Dynamic and individualised pricing are buzzwords becoming more and more frequent in public focus and can be pooled under the umbrella term of smart price setting. Their application holds for shop operators both opportunities and risks.
Personalised price setting combines individualised discounts and product recommendations based upon personal data. This creates situations in which different customers may pay different prices. Personal pricing offers tremendous revenue growth potential to retailers, but can also impact upon customer confidence.
Consumer response to norm-breaking pricing events in ecommerce
Ellen Garbarino (University of Sidney, Australia) and Sarah Maxwell (Fordham University, New York) studied the effects of price manipulation on trust, perceived fairness, purchase intentions, intentions to continue search, and intentions to complain (either privately or publicly). They used an experimental setting where they asked about 400 respondents to buy a specific digital camera. In the setting were two stores: a very popular one and a widely unknown. Prices were not only varied. The researcher also used a scenario where a new customer could purchase the product at a lower price than an established customer. One store was very popular, another where they used screenshots from real retailers.
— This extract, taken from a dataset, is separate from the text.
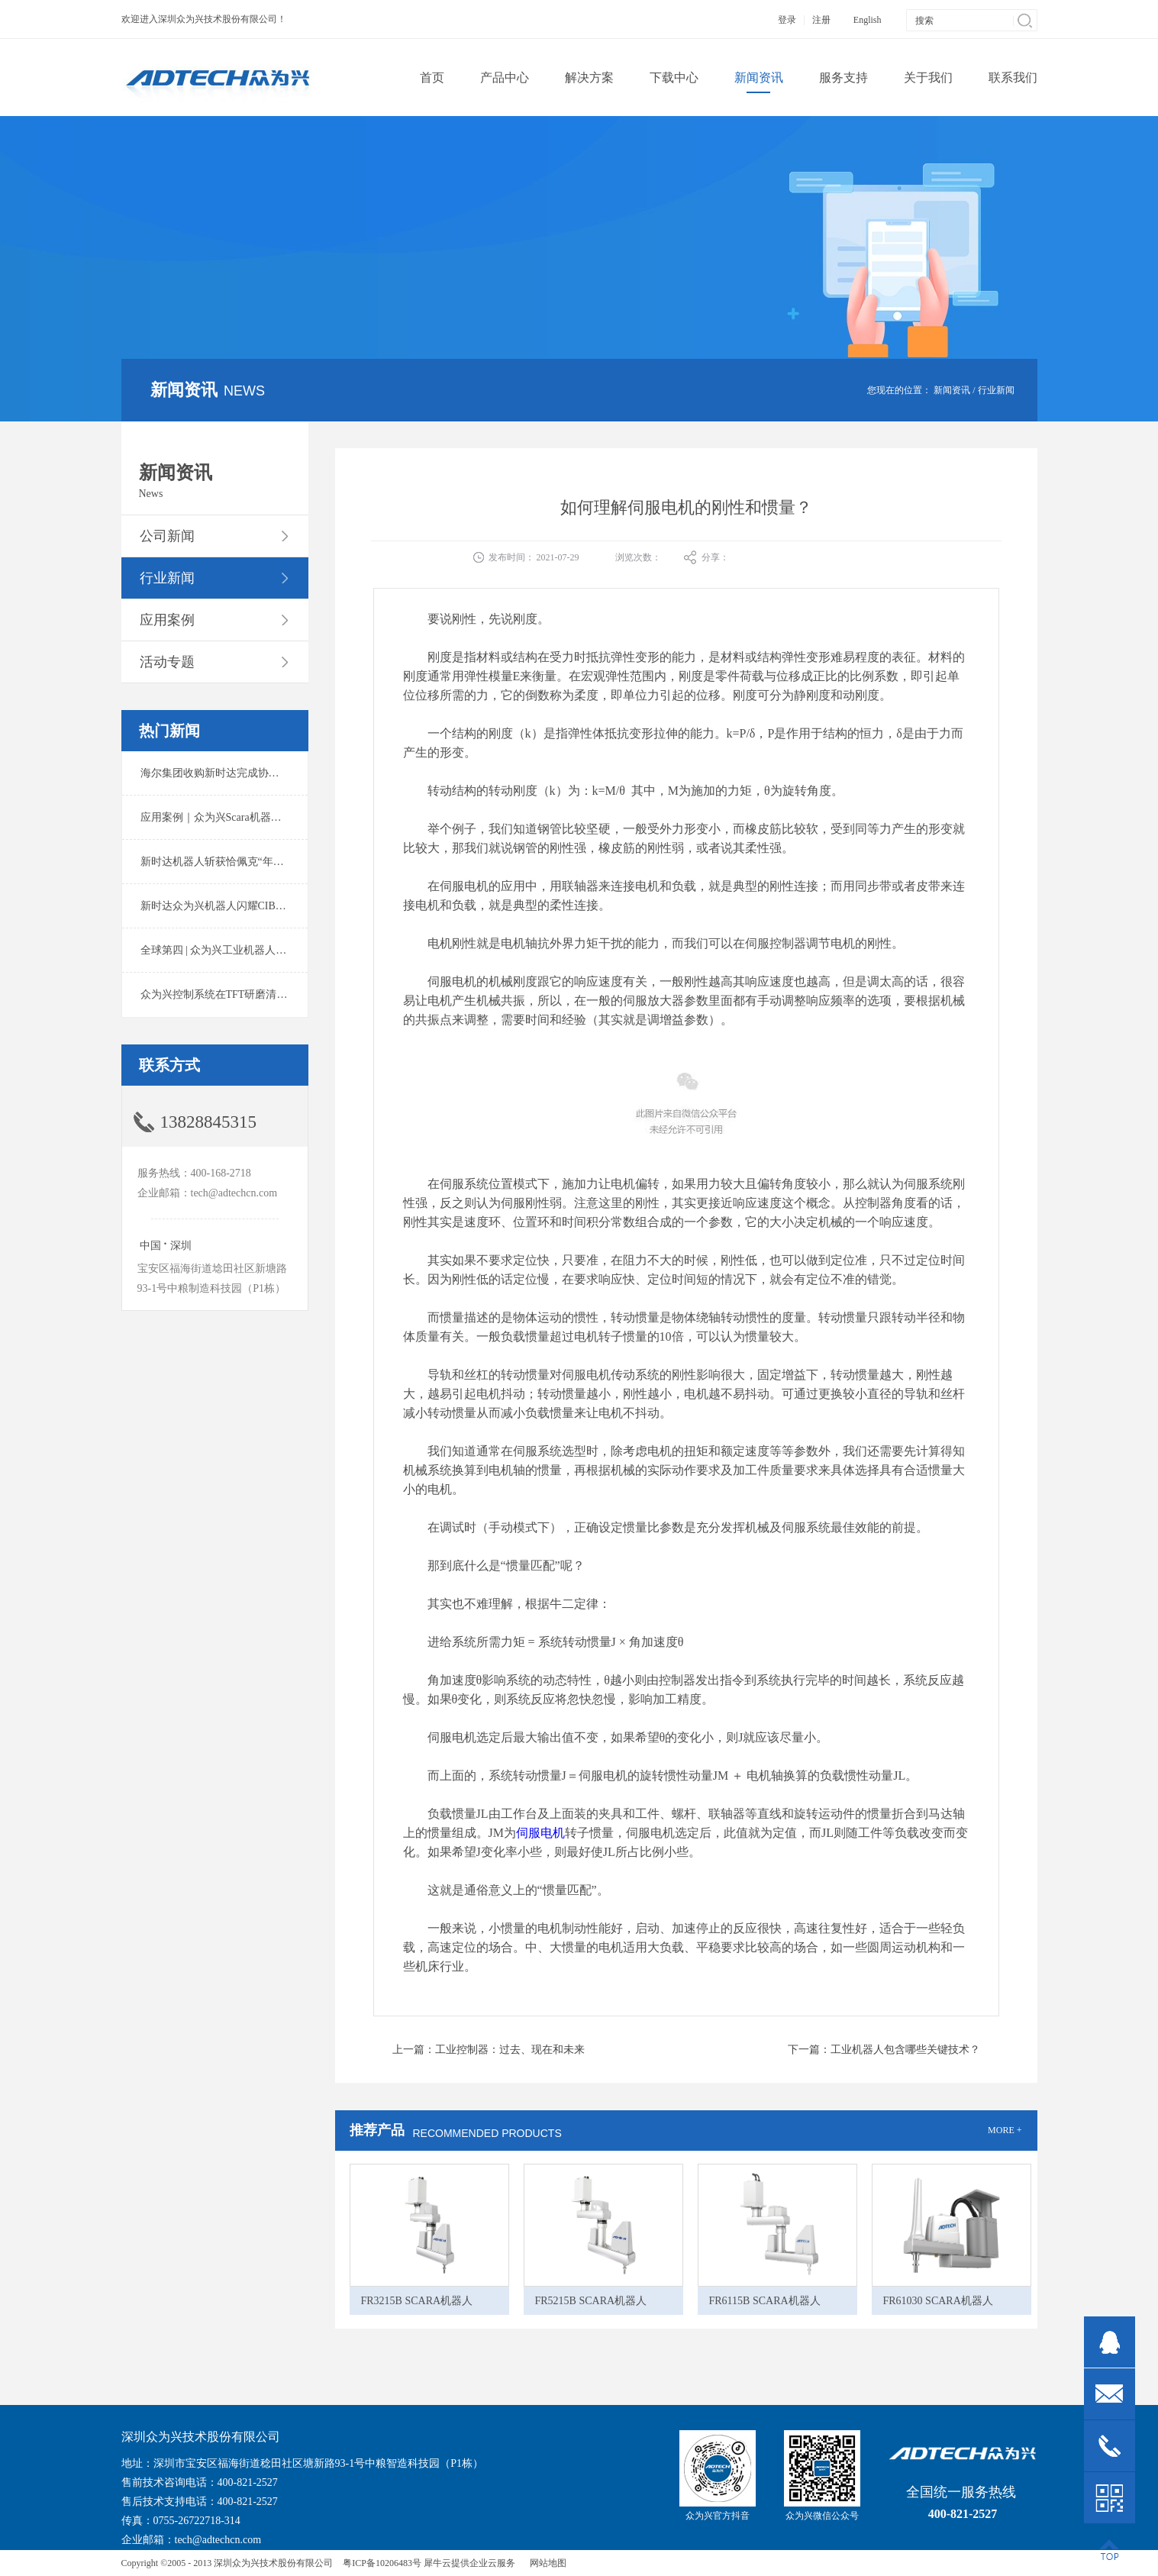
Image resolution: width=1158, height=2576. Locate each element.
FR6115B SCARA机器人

Respondents then were asked a number of questions in order to measure fairness, etc.
Garbarino and Maxwell found that the personal pricing scenario, indeed, had a negative effect on perceived pricing fairness, lower benevolence trust (i.e. trust that the retailer behaves in the consumer’s best interest), lower purchase intentions, and a higher likelihood of complaints. The researchers also took into account the prior history of the respondents with the retailers. If the retailer had built a history of trust before, the effects were less strong than otherwise.
In our view, the findings tell us that retailers need to be cautious when using customer-specific pricing. Building a history of trust with a client before may increase acceptance levels for such measures. Not least, there are also legal requirements for retailers and manufacturers to observe.